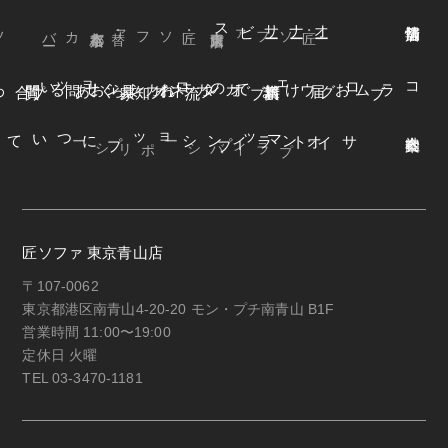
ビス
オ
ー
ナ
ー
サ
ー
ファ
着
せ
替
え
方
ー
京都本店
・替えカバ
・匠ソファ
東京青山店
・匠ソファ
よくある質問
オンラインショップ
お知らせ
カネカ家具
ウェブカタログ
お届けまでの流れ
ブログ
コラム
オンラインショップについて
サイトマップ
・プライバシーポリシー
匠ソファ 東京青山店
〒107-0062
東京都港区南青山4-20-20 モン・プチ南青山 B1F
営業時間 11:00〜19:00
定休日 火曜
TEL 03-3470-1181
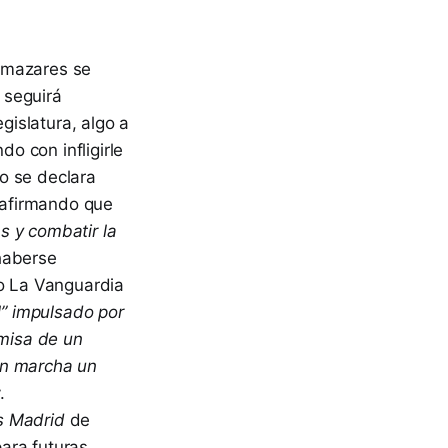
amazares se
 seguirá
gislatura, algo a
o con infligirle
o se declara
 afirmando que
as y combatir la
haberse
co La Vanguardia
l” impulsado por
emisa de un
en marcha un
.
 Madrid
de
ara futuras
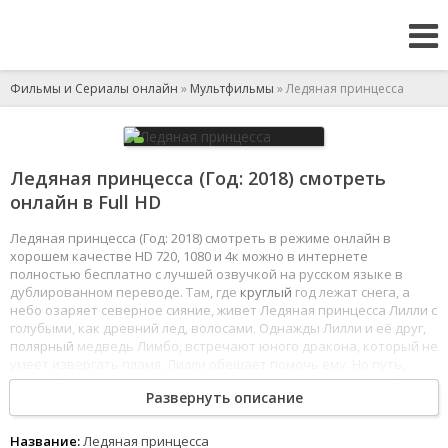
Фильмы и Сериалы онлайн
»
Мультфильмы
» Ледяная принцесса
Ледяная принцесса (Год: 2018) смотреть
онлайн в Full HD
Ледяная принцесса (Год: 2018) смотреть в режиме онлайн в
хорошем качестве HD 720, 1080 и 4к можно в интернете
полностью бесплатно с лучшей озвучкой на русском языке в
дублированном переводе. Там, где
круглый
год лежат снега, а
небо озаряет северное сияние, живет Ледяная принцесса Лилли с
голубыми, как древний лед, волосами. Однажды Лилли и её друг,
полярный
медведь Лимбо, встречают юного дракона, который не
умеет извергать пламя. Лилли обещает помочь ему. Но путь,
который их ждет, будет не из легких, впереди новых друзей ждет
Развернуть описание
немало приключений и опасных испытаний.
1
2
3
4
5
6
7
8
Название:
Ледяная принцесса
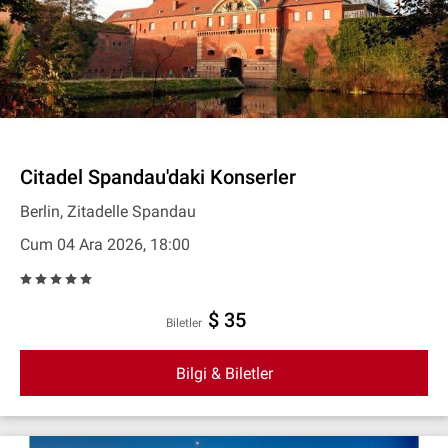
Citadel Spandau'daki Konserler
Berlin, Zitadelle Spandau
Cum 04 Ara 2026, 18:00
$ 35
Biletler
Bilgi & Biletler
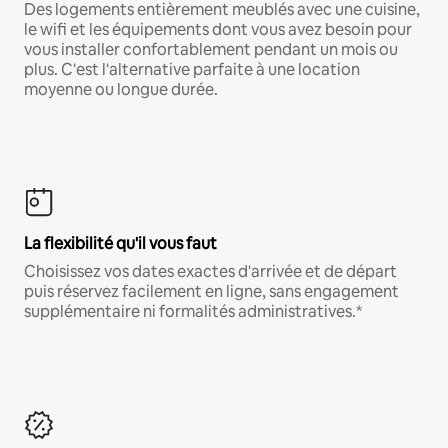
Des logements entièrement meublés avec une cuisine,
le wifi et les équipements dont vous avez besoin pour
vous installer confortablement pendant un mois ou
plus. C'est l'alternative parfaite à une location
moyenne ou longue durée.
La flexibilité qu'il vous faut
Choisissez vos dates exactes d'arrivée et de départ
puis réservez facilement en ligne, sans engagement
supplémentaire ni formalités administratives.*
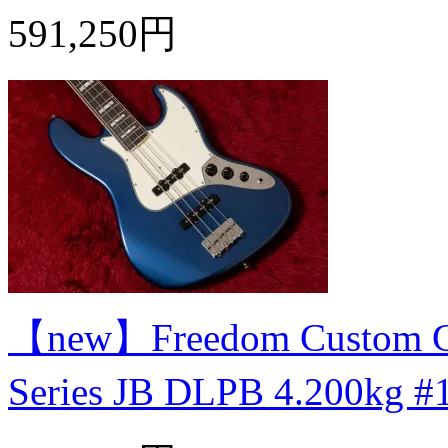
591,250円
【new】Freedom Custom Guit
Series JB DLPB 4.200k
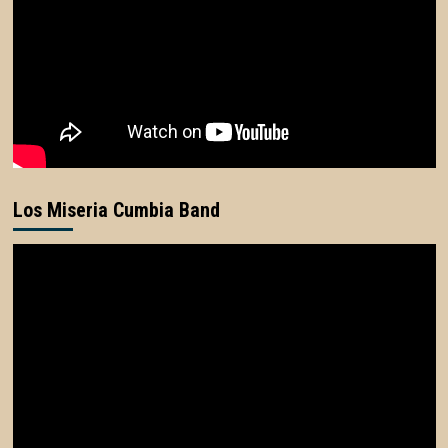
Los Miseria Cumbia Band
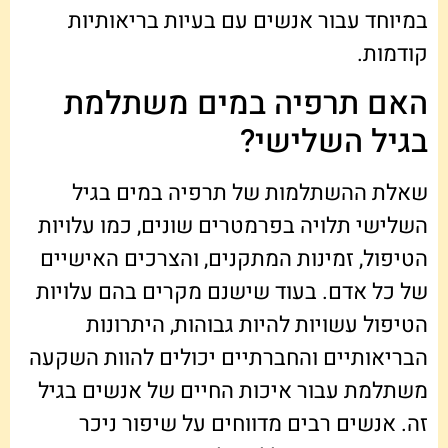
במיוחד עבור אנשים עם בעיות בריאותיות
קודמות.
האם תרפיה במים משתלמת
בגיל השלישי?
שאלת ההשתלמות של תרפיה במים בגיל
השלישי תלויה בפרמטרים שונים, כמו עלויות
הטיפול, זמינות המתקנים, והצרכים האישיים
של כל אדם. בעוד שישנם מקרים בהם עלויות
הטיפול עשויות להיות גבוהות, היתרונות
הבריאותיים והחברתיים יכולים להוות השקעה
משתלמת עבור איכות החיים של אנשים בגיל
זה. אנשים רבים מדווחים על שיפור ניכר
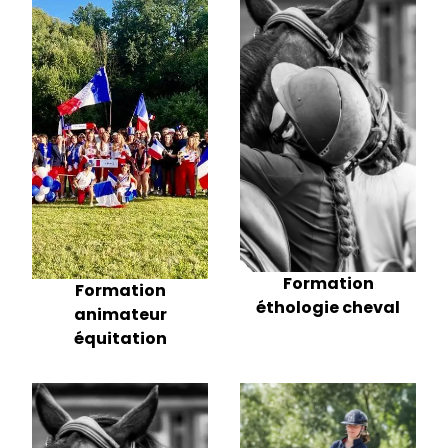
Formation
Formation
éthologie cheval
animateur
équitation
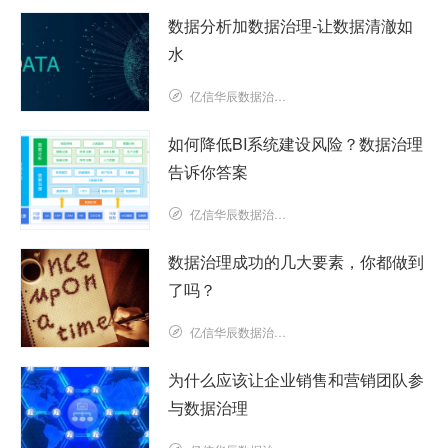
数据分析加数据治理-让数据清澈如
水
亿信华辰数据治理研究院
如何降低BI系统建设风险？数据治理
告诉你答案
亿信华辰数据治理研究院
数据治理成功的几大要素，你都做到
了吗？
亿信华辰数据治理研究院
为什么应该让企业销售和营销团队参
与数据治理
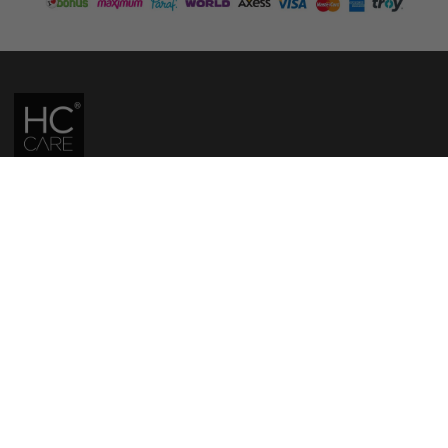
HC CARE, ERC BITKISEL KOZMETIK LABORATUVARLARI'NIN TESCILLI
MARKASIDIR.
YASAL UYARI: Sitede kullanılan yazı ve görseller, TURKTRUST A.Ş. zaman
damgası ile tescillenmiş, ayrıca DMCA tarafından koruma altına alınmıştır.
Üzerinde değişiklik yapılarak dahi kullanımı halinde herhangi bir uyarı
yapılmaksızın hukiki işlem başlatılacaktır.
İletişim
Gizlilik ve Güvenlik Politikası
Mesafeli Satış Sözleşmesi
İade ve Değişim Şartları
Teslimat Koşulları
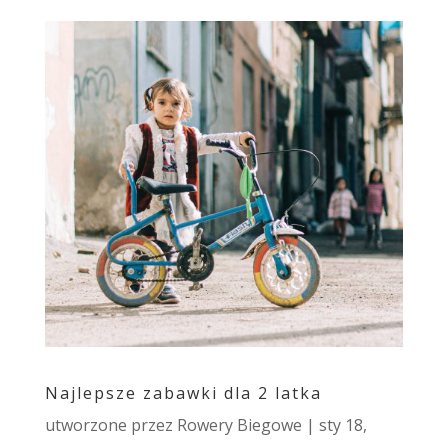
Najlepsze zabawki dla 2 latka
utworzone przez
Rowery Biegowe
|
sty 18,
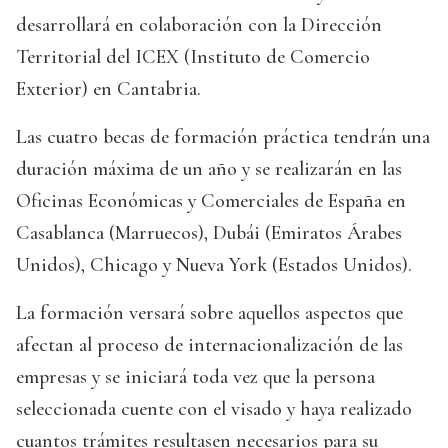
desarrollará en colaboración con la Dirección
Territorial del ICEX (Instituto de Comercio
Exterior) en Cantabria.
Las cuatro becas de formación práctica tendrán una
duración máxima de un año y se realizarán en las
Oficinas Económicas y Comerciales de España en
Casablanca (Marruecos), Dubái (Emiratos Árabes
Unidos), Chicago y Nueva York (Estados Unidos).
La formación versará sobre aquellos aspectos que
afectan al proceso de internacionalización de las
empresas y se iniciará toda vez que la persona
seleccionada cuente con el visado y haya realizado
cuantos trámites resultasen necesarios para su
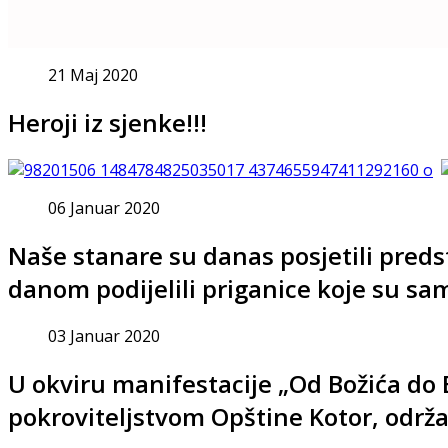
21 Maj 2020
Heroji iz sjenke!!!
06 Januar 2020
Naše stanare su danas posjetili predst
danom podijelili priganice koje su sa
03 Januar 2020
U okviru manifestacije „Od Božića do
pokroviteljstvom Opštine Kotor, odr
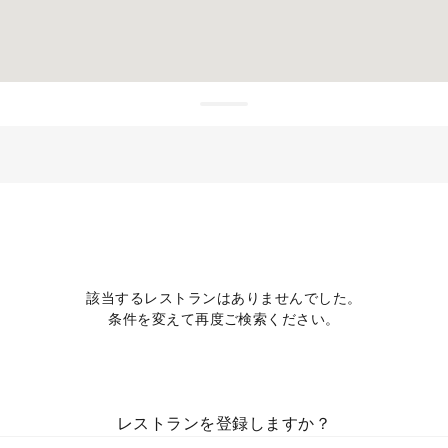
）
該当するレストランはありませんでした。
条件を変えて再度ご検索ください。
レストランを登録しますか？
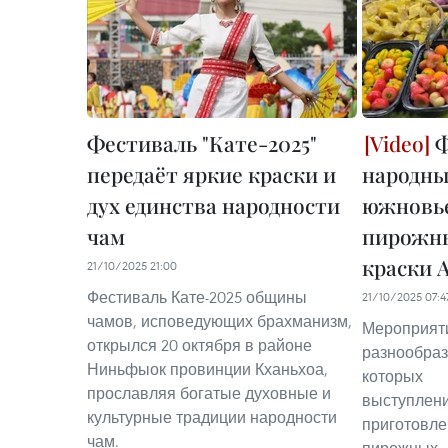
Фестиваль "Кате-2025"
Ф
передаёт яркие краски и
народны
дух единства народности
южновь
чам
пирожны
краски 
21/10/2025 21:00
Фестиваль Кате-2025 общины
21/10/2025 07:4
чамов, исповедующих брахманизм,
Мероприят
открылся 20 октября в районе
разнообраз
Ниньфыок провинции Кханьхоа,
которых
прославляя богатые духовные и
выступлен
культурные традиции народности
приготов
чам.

Work item - Word for word, give back each entry from above, but skip any picture.

Answer section -
ビス
オ
ー
ナ
ー
サ
ー
ファ
着
せ
替
え
方
ー
京都本店
・替えカバ
・匠ソファ
東京青山店
・匠ソファ
よくある質問
オンラインショップ
お知らせ
カネカ家具
ウェブカタログ
お届けまでの流れ
ブログ
コラム
オンラインショップについて
サイトマップ
・プライバシーポリシー
匠ソファ 東京青山店
〒107-0062
東京都港区南青山4-20-20 モン・プチ南青山 B1F
営業時間 11:00〜19:00
定休日 火曜
TEL 03-3470-1181
amazares se
 seguirá
gislatura, algo a
o con infligirle
o se declara
 afirmando que
as y combatir la
haberse
co La Vanguardia
l” impulsado por
emisa de un
en marcha un
.
 Madrid
de
ara futuras
Фильмы и Сериалы онлайн
»
Мультфильмы
» Ледяная принцесса
Ледяная принцесса (Год: 2018) смотреть
онлайн в Full HD
Ледяная принцесса (Год: 2018) смотреть в режиме онлайн в
хорошем качестве HD 720, 1080 и 4к можно в интернете
полностью бесплатно с лучшей озвучкой на русском языке в
дублированном переводе. Там, где
круглый
год лежат снега, а
небо озаряет северное сияние, живет Ледяная принцесса Лилли с
голубыми, как древний лед, волосами. Однажды Лилли и её друг,
полярный
медведь Лимбо, встречают юного дракона, который не
умеет извергать пламя. Лилли обещает помочь ему. Но путь,
который их ждет, будет не из легких, впереди новых друзей ждет
Развернуть описание
немало приключений и опасных испытаний.
1
2
3
4
5
6
7
8
Название:
Ледяная принцесса
Citadel Spandau'daki Konserler
Berlin, Zitadelle Spandau
Cum 04 Ara 2026, 18:00
$ 35
Biletler
Bilgi & Biletler
Des logements entièrement meublés avec une cuisine,
le wifi et les équipements dont vous avez besoin pour
vous installer confortablement pendant un mois ou
plus. C'est l'alternative parfaite à une location
moyenne ou longue durée.
La flexibilité qu'il vous faut
Choisissez vos dates exactes d'arrivée et de départ
puis réservez facilement en ligne, sans engagement
supplémentaire ni formalités administratives.*
591,250円
【new】Freedom Custom Guit
Series JB DLPB 4.200k
Los Miseria Cumbia Band
במיוחד עבור אנשים עם בעיות בריאותיות
קודמות.
האם תרפיה במים משתלמת
בגיל השלישי?
שאלת ההשתלמות של תרפיה במים בגיל
השלישי תלויה בפרמטרים שונים, כמו עלויות
הטיפול, זמינות המתקנים, והצרכים האישיים
של כל אדם. בעוד שישנם מקרים בהם עלויות
הטיפול עשויות להיות גבוהות, היתרונות
הבריאותיים והחברתיים יכולים להוות השקעה
משתלמת עבור איכות החיים של אנשים בגיל
זה. אנשים רבים מדווחים על שיפור ניכר
Formation
Formation
éthologie cheval
animateur
équitation
数据分析加数据治理-让数据清澈如
水
亿信华辰数据治理研究院
如何降低BI系统建设风险？数据治理
告诉你答案
亿信华辰数据治理研究院
数据治理成功的几大要素，你都做到
了吗？
亿信华辰数据治理研究院
为什么应该让企业销售和营销团队参
与数据治理
HC CARE, ERC BITKISEL KOZMETIK LABORATUVARLARI'NIN TESCILLI
MARKASIDIR.
YASAL UYARI: Sitede kullanılan yazı ve görseller, TURKTRUST A.Ş. zaman
damgası ile tescillenmiş, ayrıca DMCA tarafından koruma altına alınmıştır.
Üzerinde değişiklik yapılarak dahi kullanımı halinde herhangi bir uyarı
yapılmaksızın hukiki işlem başlatılacaktır.
İletişim
Gizlilik ve Güvenlik Politikası
Mesafeli Satış Sözleşmesi
İade ve Değişim Şartları
Teslimat Koşulları
Najlepsze zabawki dla 2 latka
utworzone przez
Rowery Biegowe
|
sty 18,
desarrollará en colaboración con la Dirección
Territorial del ICEX (Instituto de Comercio
Exterior) en Cantabria.
Las cuatro becas de formación práctica tendrán una
duración máxima de un año y se realizarán en las
Oficinas Económicas y Comerciales de España en
Casablanca (Marruecos), Dubái (Emiratos Árabes
Unidos), Chicago y Nueva York (Estados Unidos).
La formación versará sobre aquellos aspectos que
afectan al proceso de internacionalización de las
empresas y se iniciará toda vez que la persona
seleccionada cuente con el visado y haya realizado
cuantos trámites resultasen necesarios para su
21 Maj 2020
Heroji iz sjenke!!!
06 Januar 2020
Naše stanare su danas posjetili predst
danom podijelili priganice koje su sa
03 Januar 2020
U okviru manifestacije „Od Božića do
pokroviteljstvom Opštine Kotor, odr
）
該当するレストランはありませんでした。
条件を変えて再度ご検索ください。
レストランを登録しますか？
Фестиваль "Кате-2025"
Ф
передаёт яркие краски и
народны
дух единства народности
южновь
чам
пирожны
краски 
21/10/2025 21:00
Фестиваль Кате-2025 общины
21/10/2025 07:4
чамов, исповедующих брахманизм,
Мероприят
открылся 20 октября в районе
разнообраз
Ниньфыок провинции Кханьхоа,
которых
прославляя богатые духовные и
выступлен
культурные традиции народности
приготов
чам.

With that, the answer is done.